Public sector

How the Department for Education became a data-synchronous organisation

After carefully analysing its options, the DfE selected a Kafka architecture to improve its digital infrastructure and generate new value from its data.

Discover how designing the right Apache Kafka Architecture helped the Department for Education become a data-synchronous organisation

The increasing cost and complexity of data 

In Boston Consulting Group’s recent study, A New Architecture to Manage Data Costs and Complexity, more than 50% of data leaders surveyed across the US and Europe described their data architecture as overly complex and costly. ‘Today’s reality is that data is everywhere’, commented Justin Borgman, CEO and co-founder of analytics startup Starburst, ‘and companies can’t afford the time, cost, and architectural complexity to centralise it.’
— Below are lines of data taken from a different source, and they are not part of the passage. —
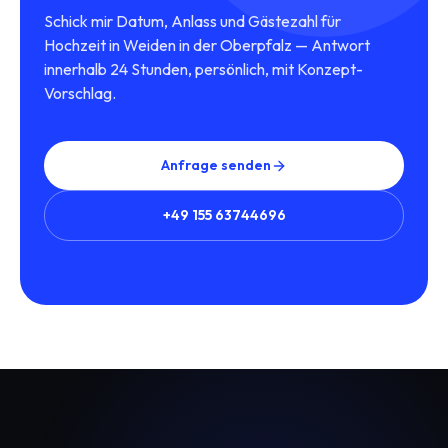
Schick mir Datum, Anlass und Gästezahl für
Hochzeit in Weiden in der Oberpfalz — Antwort
innerhalb 24 Stunden, persönlich, mit Konzept-
Vorschlag.
Anfrage senden
+49 155 63744696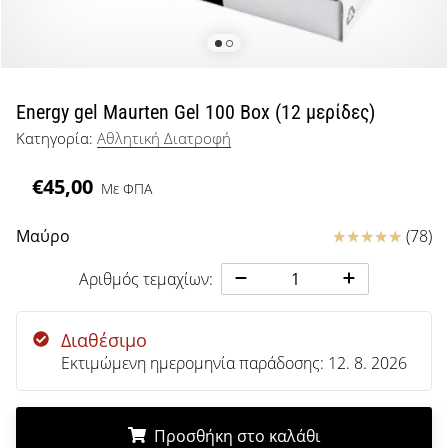
μπάσκετ
Είσαι
λάτρης
του
μπάσκετ
Energy gel Maurten Gel 100 Box (12 μερίδες)
όπως
Κατηγορία:
Αθλητική Διατροφή
εμείς;
Έλα
€45,00
Με ΦΠΑ
μαζί
μας
ως
Κριτικές
Μαύρο
(78)
πρεσβευτής
της
Αριθμός τεμαχίων:
μάρκας
μας.
Διαθέσιμο
Εκτιμώμενη ημερομηνία παράδοσης:
12. 8. 2026
Εμφάνιση
όλων των
Προσθήκη στο καλάθι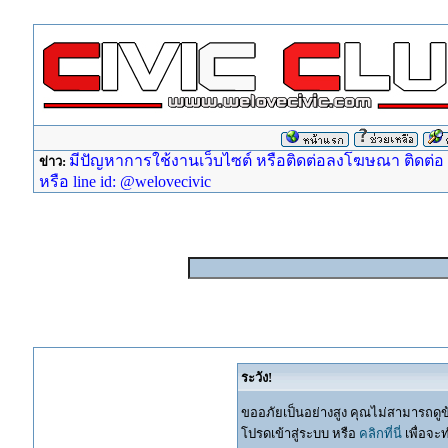
มีปัญหาการใช้งานเว็บไซต์ หรือติดต่อลงโฆษณา ติดต่อ ad
ข่าว:
หรือ line id: @welovecivic
ระวัง!
ขออภัยเป็นอย่างสูง คุณไม่สามารถดูข
โปรดเข้าสู่ระบบ หรือ
คลิกที่นี่
เพื่อจะ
Of the study’s SVP, Director, and Senior Manager respondents, 55% reported that they planned to invest in more federated architecture moving forward. Notably, companies within the telecoms, industrial goods, education, healthcare, finance, retail, and energy sectors all faced similar challenges when it came to their data architecture. Across all represented sectors, companies struggled to manage vendors, identify a single source of truth, and generate concrete value.

An unexpected leader in Kafka data architecture: the Department for Education

Against this backdrop, the Department for Education (DfE) decided to modernise its data infrastructure and minimise data loss. Even though education is associated with slow technological change, the department chose to commission Sion Smith, the CTO of OSO, to analyse and recommend a new data architecture. Like the organisations in the Boston Consulting Group study, the DfE had a data problem. It managed data for thousands of secondary schools across the United Kingdom, collecting information related to curriculums, attendance, and performance ratings. Records languished offline, and when the source data inevitably changed over time, the DfE’s records fell out of sync. So when senior leaders had to make strategic decisions, they spent hours examining and comparing different records, uncertain if they could trust the data.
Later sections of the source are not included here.